St George increased its rate by 0.96 of a percentage point, Westpac by 0.36, NAB by 0.55, BankWest by 0.4, Aussie by 0.5 and NAB by 0.5.
For the first time the average debt on a credit-card account passed $3000.
A near record total of $1.08 billion was borrowed on cash advances in July, with a record $16.4 billion purchases on credit cards - an average $1197 per card.
Credit card consultant Mike Epstein of MWE Consulting said that while last month we spent more, we also paid off more. But balances were still rising as consumers are slugged higher fees.
Despite the increasing level of credit card debt, banks are enticing people to spend even more on credit.
The total amount of available credit pushed out to a record $110 billion in July as banks increased credit card limits - an average $8000 limit per account.
Financial experts are predicting the average credit card interest rate of 16 per cent will increase by two to three percentage points over the next 18 months.
That would push low card rates up to 13 per cent and top rates to 22 per cent.
"People are being sucked in by low-interest credit cards and then being squeezed dry by the banks," said Credit Line financial counsellor Wendy Luckett.
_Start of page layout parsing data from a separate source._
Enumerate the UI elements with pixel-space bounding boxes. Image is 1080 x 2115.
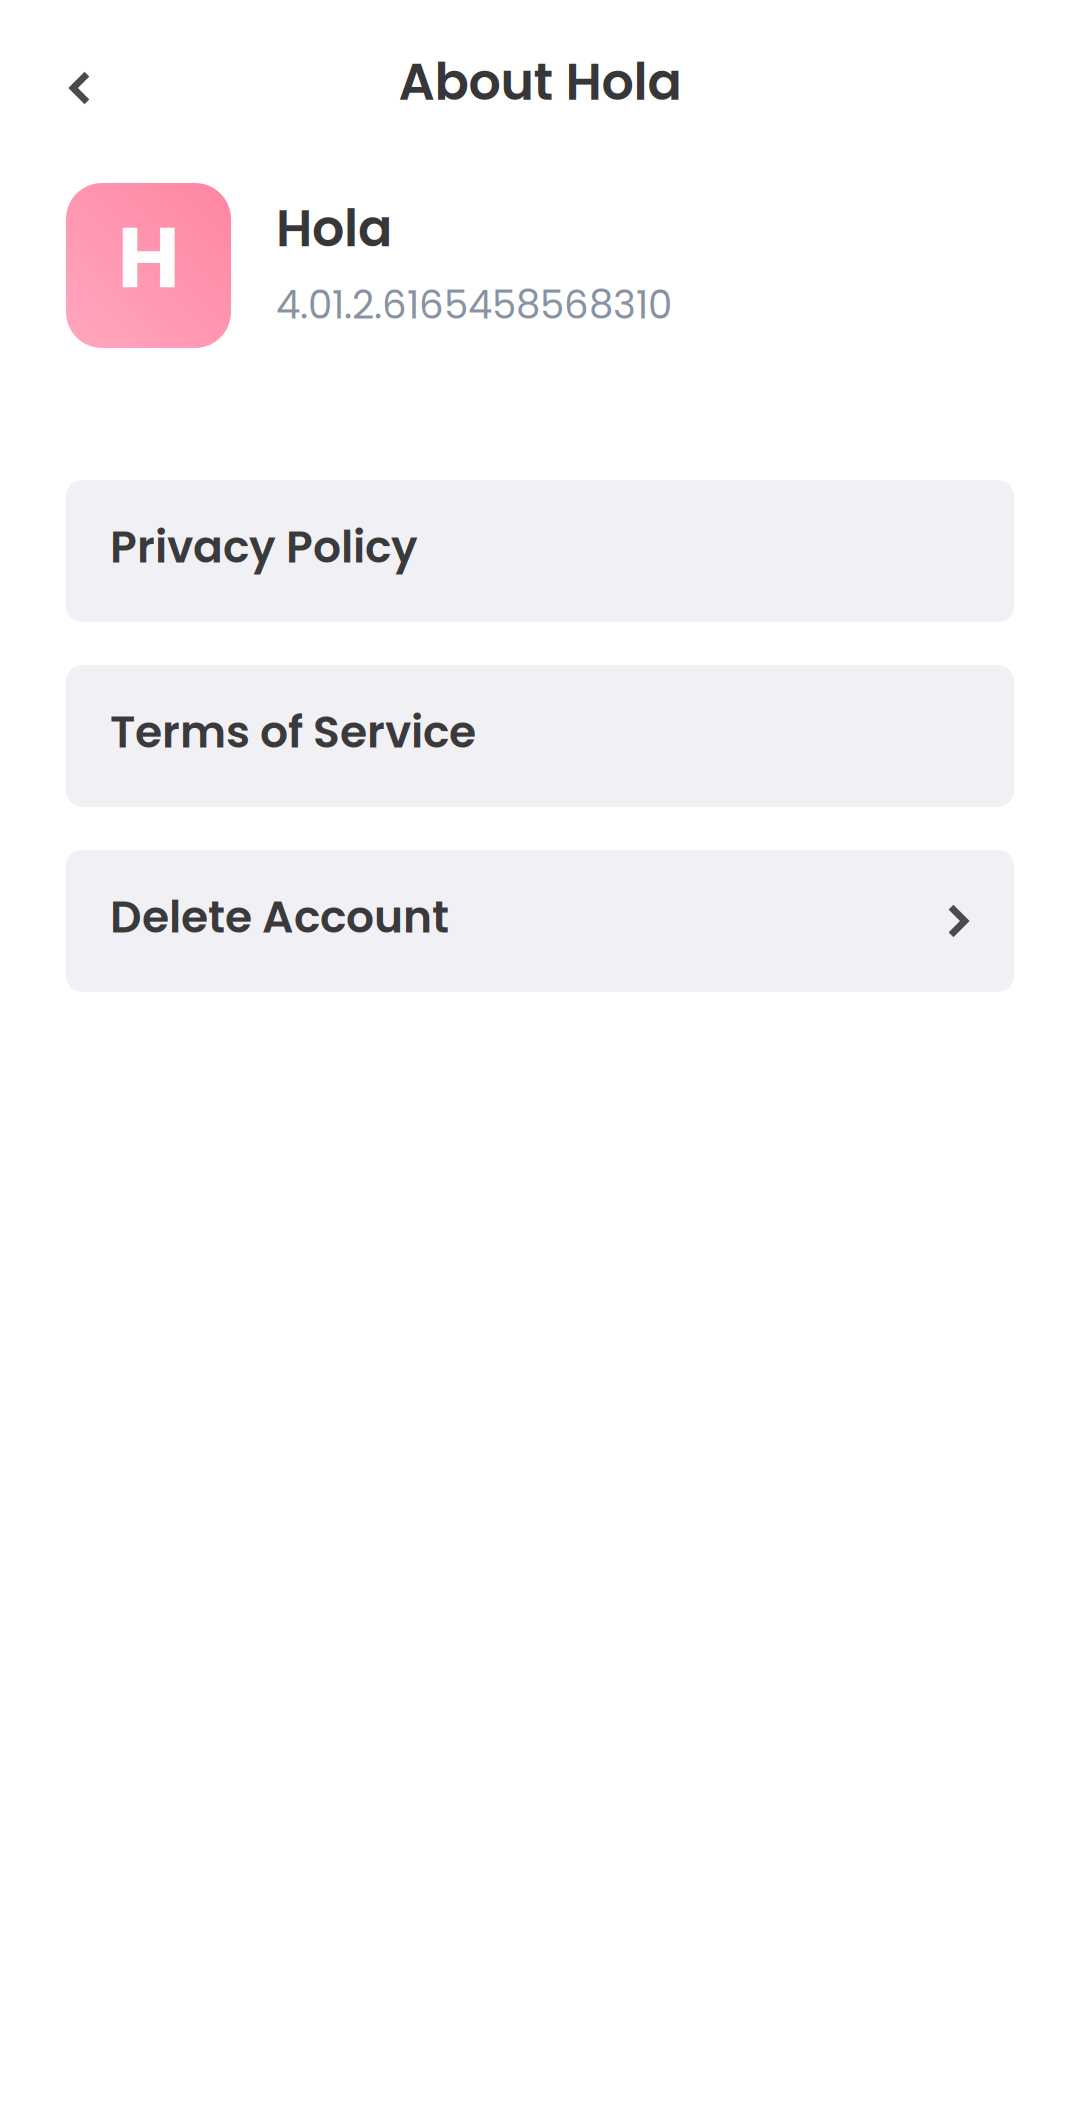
staticText: Hola xyxy=(276,193,392,264)
button[interactable]: Delete Account xyxy=(66,850,1014,992)
button[interactable]: Back xyxy=(38,46,122,130)
staticText: Terms of Service xyxy=(110,701,476,763)
staticText: Privacy Policy xyxy=(110,516,418,578)
staticText: 4.01.2.6165458568310 xyxy=(276,278,672,332)
button[interactable]: Privacy Policy xyxy=(66,480,1014,622)
staticText: H xyxy=(118,198,180,317)
staticText: Delete Account xyxy=(110,886,449,948)
button[interactable]: Terms of Service xyxy=(66,665,1014,807)
staticText: About Hola xyxy=(398,46,682,117)
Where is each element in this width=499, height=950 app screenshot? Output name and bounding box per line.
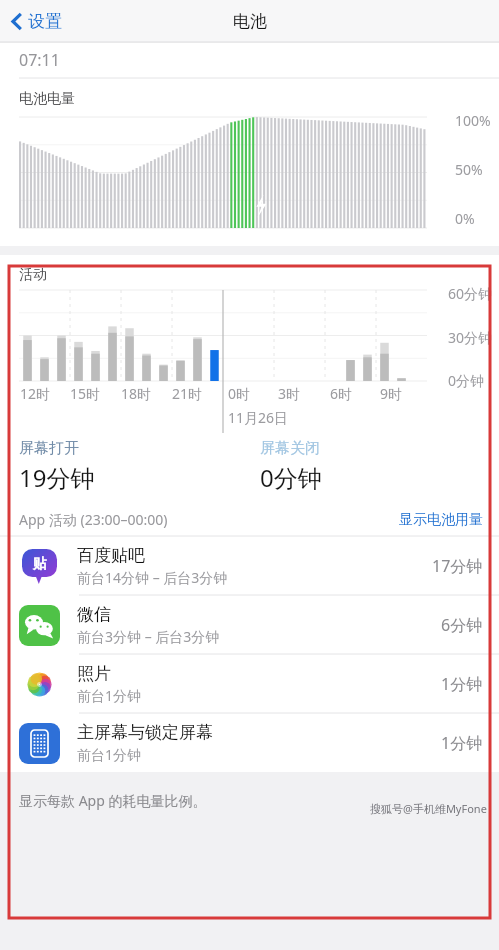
staticText: 1分钟 bbox=[441, 732, 483, 754]
staticText: 前台1分钟 bbox=[77, 686, 142, 705]
staticText: 15时 bbox=[70, 384, 101, 403]
staticText: 1分钟 bbox=[441, 673, 483, 695]
staticText: 显示电池用量 bbox=[399, 511, 483, 529]
staticText: 屏幕关闭 bbox=[260, 439, 320, 458]
staticText: 11月26日 bbox=[228, 408, 289, 427]
staticText: 主屏幕与锁定屏幕 bbox=[77, 722, 213, 743]
staticText: 百度贴吧 bbox=[77, 545, 145, 566]
staticText: 100% bbox=[455, 111, 491, 130]
button[interactable]: Back bbox=[7, 6, 66, 37]
staticText: 6分钟 bbox=[441, 614, 483, 636]
staticText: 前台3分钟 – 后台3分钟 bbox=[77, 627, 220, 646]
staticText: 活动 bbox=[19, 266, 47, 284]
staticText: 0分钟 bbox=[260, 461, 322, 494]
staticText: 显示每款 App 的耗电量比例。 bbox=[19, 791, 207, 810]
staticText: 0分钟 bbox=[448, 371, 485, 390]
staticText: 搜狐号@手机维MyFone bbox=[370, 801, 487, 816]
staticText: 屏幕打开 bbox=[19, 439, 79, 458]
staticText: 设置 bbox=[28, 11, 62, 32]
staticText: 18时 bbox=[121, 384, 152, 403]
button[interactable]: 照片 bbox=[0, 655, 499, 713]
staticText: 前台14分钟 – 后台3分钟 bbox=[77, 568, 228, 587]
button[interactable]: 贴 bbox=[0, 537, 499, 595]
staticText: 0% bbox=[455, 209, 475, 228]
button[interactable]: 显示电池用量 bbox=[399, 511, 483, 529]
staticText: 9时 bbox=[380, 384, 403, 403]
staticText: 电池 bbox=[233, 11, 267, 32]
button[interactable]: 主屏幕与锁定屏幕 bbox=[0, 714, 499, 772]
staticText: 照片 bbox=[77, 663, 111, 684]
staticText: 07:11 bbox=[19, 49, 60, 71]
other: Back bbox=[11, 12, 23, 31]
staticText: 19分钟 bbox=[19, 461, 95, 494]
staticText: 0时 bbox=[228, 384, 251, 403]
staticText: 21时 bbox=[172, 384, 203, 403]
staticText: 50% bbox=[455, 160, 483, 179]
staticText: 3时 bbox=[278, 384, 301, 403]
staticText: 17分钟 bbox=[432, 555, 483, 577]
staticText: 6时 bbox=[330, 384, 353, 403]
staticText: 微信 bbox=[77, 604, 111, 625]
staticText: 12时 bbox=[20, 384, 51, 403]
staticText: App 活动 (23:00–00:00) bbox=[19, 510, 168, 529]
staticText: 贴 bbox=[33, 555, 47, 573]
button[interactable]: 微信 bbox=[0, 596, 499, 654]
staticText: 电池电量 bbox=[19, 90, 75, 108]
staticText: 60分钟 bbox=[448, 284, 493, 303]
staticText: 前台1分钟 bbox=[77, 745, 142, 764]
staticText: 30分钟 bbox=[448, 328, 493, 347]
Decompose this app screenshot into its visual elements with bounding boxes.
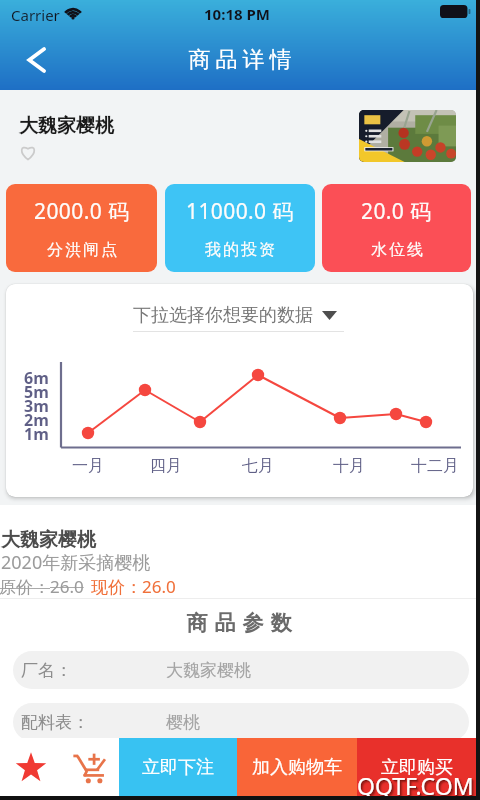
staticText: 十二月 bbox=[411, 456, 459, 476]
staticText: 6m bbox=[24, 367, 49, 389]
staticText: 樱桃 bbox=[166, 712, 200, 733]
staticText: 水位线 bbox=[370, 240, 424, 260]
staticText: 立即下注 bbox=[142, 756, 214, 779]
staticText: 配料表： bbox=[21, 712, 89, 733]
staticText: 2020年新采摘樱桃 bbox=[1, 550, 151, 575]
staticText: 2000.0 码 bbox=[34, 197, 130, 226]
staticText: 5m bbox=[24, 381, 49, 403]
staticText: 2m bbox=[24, 409, 49, 431]
button[interactable]: 厂名： bbox=[13, 651, 469, 689]
staticText: 原价：26.0 bbox=[0, 575, 84, 598]
button[interactable]: Favorite bbox=[19, 143, 37, 161]
staticText: 立即购买 bbox=[381, 756, 453, 779]
staticText: 3m bbox=[24, 395, 49, 417]
button[interactable]: 11000.0 码 bbox=[165, 184, 315, 272]
staticText: 大魏家樱桃 bbox=[166, 660, 251, 681]
staticText: 大魏家樱桃 bbox=[1, 528, 96, 552]
button[interactable]: 20.0 码 bbox=[322, 184, 471, 272]
staticText: 商品详情 bbox=[186, 46, 294, 74]
button[interactable]: Back bbox=[10, 30, 62, 90]
staticText: 分洪闸点 bbox=[46, 240, 118, 260]
button[interactable]: Favorite bbox=[6, 738, 56, 796]
staticText: 加入购物车 bbox=[252, 756, 342, 779]
staticText: 下拉选择你想要的数据 bbox=[133, 304, 313, 327]
staticText: 20.0 码 bbox=[361, 197, 432, 226]
staticText: QQTF.COM bbox=[357, 770, 474, 800]
staticText: 11000.0 码 bbox=[186, 197, 294, 226]
staticText: 四月 bbox=[150, 456, 182, 476]
staticText: 厂名： bbox=[21, 660, 72, 681]
staticText: 七月 bbox=[242, 456, 274, 476]
staticText: 商品参数 bbox=[183, 610, 295, 636]
staticText: 我的投资 bbox=[204, 240, 276, 260]
button[interactable]: 配料表： bbox=[13, 703, 469, 741]
button[interactable]: 2000.0 码 bbox=[6, 184, 157, 272]
staticText: 大魏家樱桃 bbox=[19, 114, 114, 138]
button[interactable]: 下拉选择你想要的数据 bbox=[133, 303, 337, 327]
staticText: Carrier bbox=[11, 5, 60, 25]
staticText: 十月 bbox=[333, 456, 365, 476]
button[interactable]: Add to cart bbox=[64, 738, 114, 796]
staticText: 一月 bbox=[72, 456, 104, 476]
button[interactable]: 立即购买 bbox=[357, 738, 476, 796]
button[interactable]: 加入购物车 bbox=[237, 738, 357, 796]
staticText: 1m bbox=[24, 423, 49, 445]
button[interactable]: 立即下注 bbox=[119, 738, 237, 796]
staticText: 现价：26.0 bbox=[91, 575, 176, 598]
staticText: QQTF.COM bbox=[358, 771, 475, 800]
staticText: 10:18 PM bbox=[204, 4, 270, 24]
"I have been doing this for 17 years and it is the worst I have ever seen. I am seeing people who are contemplating suicide, marriages are breaking up under the strain and the human cost is enormous," Ms Luckett said.
"It is not just poorer people getting too far in debt. I am seeing professional people with big homes, private schools and $40,000 credit limits where something has gone wrong and they can't meet repayments."